--- START ---

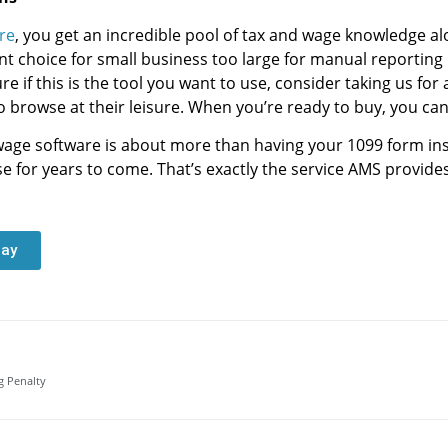
re
, you get an incredible pool of tax and wage knowledge a
t choice for small business too large for manual reporting 
e if this is the tool you want to use, consider taking us for 
o browse at their leisure. When you’re ready to buy, you can
wage software is about more than having your 1099 form ins
e for years to come. That’s exactly the service AMS provides
day
g Penalty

--- END ---

Assigned task –
The expected output is every record above, copied exactly, without pictures.

Written solution –
re
, you get an incredible pool of tax and wage knowledge a
t choice for small business too large for manual reporting 
e if this is the tool you want to use, consider taking us for 
o browse at their leisure. When you’re ready to buy, you can
wage software is about more than having your 1099 form ins
e for years to come. That’s exactly the service AMS provides
day
g Penalty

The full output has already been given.